[Saved entries]

--

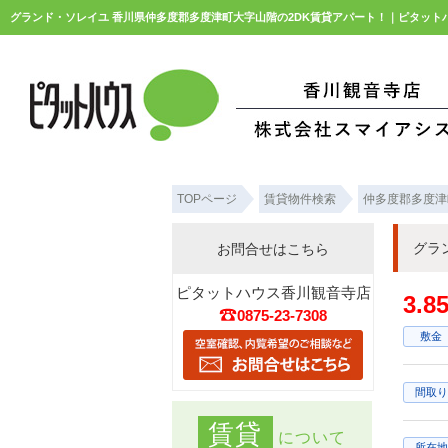
グランド・ソレイユ 香川県仲多度郡多度津町大字山階の2DK賃貸アパート！｜ピタット
TOPページ
賃貸物件検索
仲多度郡多度津
グラ
お問合せはこちら
ピタットハウス香川観音寺店
3.
0875-23-7308
敷金
間取り
賃貸
について
所在地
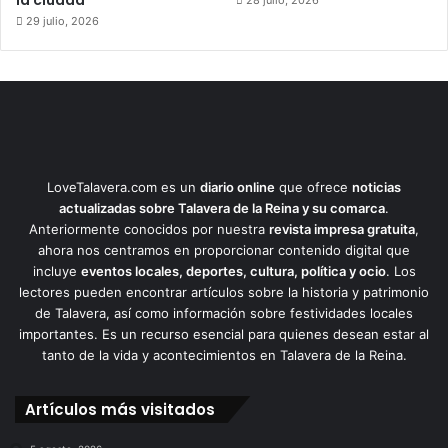
la ciudad
28 julio, 2026
29 julio, 2026
LoveTalavera.com es un
diario online
que ofrece
noticias
actualizadas sobre Talavera de la Reina y su comarca
.
Anteriormente conocidos por nuestra
revista impresa gratuita
,
ahora nos centramos en proporcionar contenido digital que
incluye
eventos locales, deportes, cultura, política y ocio
. Los
lectores pueden encontrar artículos sobre la historia y patrimonio
de Talavera, así como información sobre festividades locales
importantes. Es un recurso esencial para quienes desean estar al
tanto de la vida y acontecimientos en Talavera de la Reina.
Artículos más visitados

--

▸ **Required work**
Among the lines above, find those with the word "Reina" and list them.

▸ **The answer**
actualizadas sobre Talavera de la Reina y su comarca
tanto de la vida y acontecimientos en Talavera de la Reina.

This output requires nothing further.